K8s : kubernetes events

Falco Rules are written in YAML format with some required and optional keys. A simple syntax of a rule,

Rule        : Name of the rules
Desc        : Description of what the rule is
Condition : the logic that triggers a notification
Output     : message that will be shown in the notification
Priority     : logging level for the notification
Tags        : tags for categorize rules
Enabled   : turn the rule on or off

A simple falco rule for checking if a shell was triggered in a container

Rule 1 : Log if there is shell trigger in a Container

Create a rule as below,

- rule: Terminal shell in container

  desc: A shell was spawned by a program in a container with an attached terminal.

  condition: >

    spawned_process and container

    and shell_procs and proc.tty != 0

  output: "A shell was spawned in a container with an attached terminal (user=%user.name %container.info shell=%proc.name parent=%proc.pname cmdline=%proc.cmdline terminal=%proc.tty)"

  priority: NOTICE

  tags: [container, shell]

Now add the rules to the /etc/falco_rules.yml file and restart the Falco service. Now start a container and run bash inside the container as below,

[root@ip-172-31-32-147]#docker run -d -P --name example2 nginx

[root@ip-172-31-32-147]#docker exec -it example2 bash

Come out of the container and see the /var/log/messages file in the host machine. We can see the below type of logs

May 24 13:28:14 ip-172-31-32-147 falco[16586]: 13:28:14.523089250: Notice A shell was spawned in a container with an attached terminal (user=root example2 (id=1546ca8ce5f0) shell=bash parent=runc cmdline=bash terminal=34816)
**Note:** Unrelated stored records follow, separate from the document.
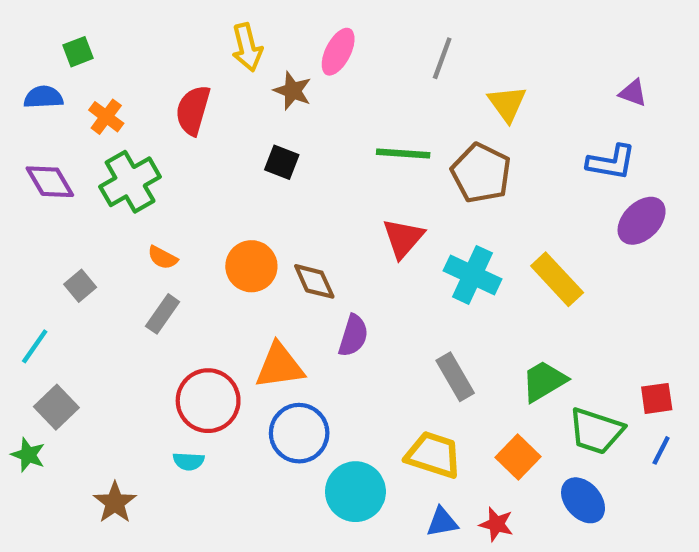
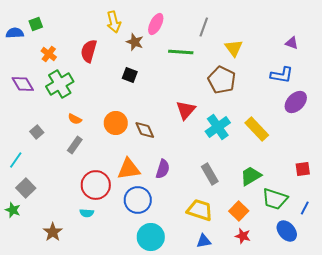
blue semicircle: (43, 97) -> (15, 33), moved
green line: (403, 154) -> (181, 52), moved
cyan cross: (472, 275) -> (218, 127), turned 30
purple semicircle: (353, 336) -> (163, 169), moved
red square: (657, 398) -> (303, 169), moved
cyan circle: (355, 492) -> (151, 237), moved
blue ellipse: (583, 500) -> (287, 231), moved
red star: (496, 524) -> (243, 236), moved

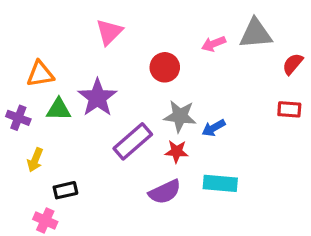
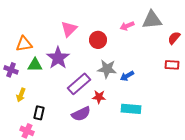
pink triangle: (109, 32) -> (69, 29), moved
red star: (177, 151) -> (99, 97), moved
black rectangle: (65, 190) -> (39, 113), turned -64
purple semicircle: (165, 192) -> (81, 114), moved

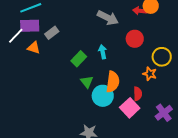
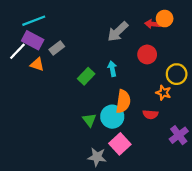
gray arrow: (108, 18) -> (118, 32), turned 110
purple rectangle: (30, 26) -> (33, 40), turned 30
green triangle: (87, 82) -> (89, 120), moved
red semicircle: (138, 94) -> (150, 114), turned 96
pink square: (130, 108) -> (120, 144), moved

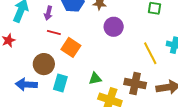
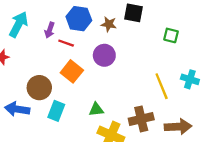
purple circle: (114, 27) -> (104, 55), moved
red line: (54, 33) -> (66, 43), moved
brown cross: (135, 83) -> (141, 119), turned -30

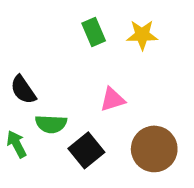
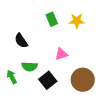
black semicircle: (23, 90) -> (21, 41), moved

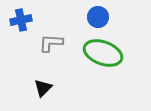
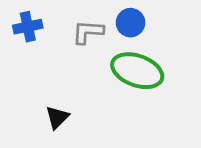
gray L-shape: (51, 43) -> (88, 32), moved

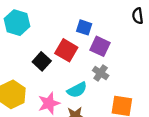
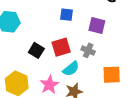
purple square: (100, 46) -> (97, 26), moved
red square: (66, 50) -> (61, 47), moved, turned -36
May 24 13:28:23 ip-172-31-32-147 falco[16586]: 13:28:23.947776826: Warning Shell history had been deleted or renamed (user=root type=openat command=bash fd.name=/root/.bash_history name=/root/.bash_history path= oldpath= example2 (id=1546ca8ce5f0))

The log says that a shell is spawned in the container with an attached terminal. It also gives information about the user log triggered the shell and name of the container with container id. This way we can see what happens inside a container based on the rule that we defined.

Rule 2 : Check if other processes are running.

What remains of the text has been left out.